Ho trascorso un weekend a Innsbruck con Twila Muzzi, la fotografa, a dare un’occhiata ai mondiali di ciclismo.
Era una vita che non facevo “il turista” ad una corsa ed è stato piacevole.
Ed è piacevole anche osservare l’evoluzione di Twila come fotografa.
Amo chi sa fare cose che non so fare e rimango a bocca aperta quando vedo il talento. 
Ogni fotografo ha qualcosa di peculiare.
I fotografi mi piacciono tutti, proprio perché sanno fare un qualcosa che io non so fare.
Nel caso specifico di Twila mi ha colpito la sua evoluzione.
Non è la fotografa più brava, ma ha una voglia di migliorarsi che mi ha impressionato.
Basta guardare i suoi lavori da suo profilo Instagram (la trovi con il nome di twilcha) e vedi sotto gli occhi quanto sia migliorata e cambiato in meglio il suo stile in pochissimo tempo.
Proprio questo lasso di tempo così breve che mi ha colpito.
E di ragazze e di ragazzi come Twila ce ne sono parecchi.
In ogni campo.
Tanti bravi fotografi. Tanti bravi videomaker. Tanti bravi giornalisti. Tanti davvero.
Ma soprattutto tante persone che desiderano migliorarsi e migliorare l’ambiente intorno a sè.

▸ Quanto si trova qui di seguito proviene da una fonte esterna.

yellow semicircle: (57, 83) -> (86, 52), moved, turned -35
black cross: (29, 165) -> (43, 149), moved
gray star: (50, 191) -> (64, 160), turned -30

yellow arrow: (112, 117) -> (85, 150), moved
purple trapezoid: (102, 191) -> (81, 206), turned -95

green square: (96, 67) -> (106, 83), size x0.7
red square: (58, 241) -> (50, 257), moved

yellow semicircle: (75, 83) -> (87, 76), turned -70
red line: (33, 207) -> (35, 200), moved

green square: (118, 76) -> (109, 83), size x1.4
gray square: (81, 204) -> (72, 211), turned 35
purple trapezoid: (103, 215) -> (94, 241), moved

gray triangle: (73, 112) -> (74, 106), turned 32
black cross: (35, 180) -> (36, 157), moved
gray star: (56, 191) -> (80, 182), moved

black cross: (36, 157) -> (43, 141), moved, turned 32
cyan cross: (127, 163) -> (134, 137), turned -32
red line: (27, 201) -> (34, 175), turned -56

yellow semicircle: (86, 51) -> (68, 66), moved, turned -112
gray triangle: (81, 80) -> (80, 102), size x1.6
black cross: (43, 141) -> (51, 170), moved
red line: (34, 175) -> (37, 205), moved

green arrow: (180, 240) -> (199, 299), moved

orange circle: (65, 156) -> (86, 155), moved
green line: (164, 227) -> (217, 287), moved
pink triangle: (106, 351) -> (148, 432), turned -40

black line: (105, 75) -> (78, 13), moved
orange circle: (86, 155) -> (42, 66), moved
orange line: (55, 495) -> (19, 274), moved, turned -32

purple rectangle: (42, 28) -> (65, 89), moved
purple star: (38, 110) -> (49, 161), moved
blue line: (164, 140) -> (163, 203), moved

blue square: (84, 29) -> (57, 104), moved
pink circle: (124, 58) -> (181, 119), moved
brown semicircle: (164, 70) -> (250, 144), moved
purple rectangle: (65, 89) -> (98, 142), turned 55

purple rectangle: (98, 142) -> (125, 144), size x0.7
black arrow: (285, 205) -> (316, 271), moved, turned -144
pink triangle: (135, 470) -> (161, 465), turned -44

Certo, poi quando ti svegli al mattino e ti vedi allo specchio, a volte ci rimani un po’ male perché tu non hai quel loro stesso fuoco e devi fare i conti con te stesso e con l’età che avanza.
Ma poi sciacquandoti il volto segnato dalla stanchezza, pensi che in fondo sia meglio così. Accettare la propria imperfezione. Aiutare non chi ha talento, ma chi la voglia di migliorare e gioire della crescita di chi è migliore di te.
Come Twila, ad esempio.
Come le migliaia di ragazzi e di ragazze che hai incontrato sulle strade del ciclismo in questi anni.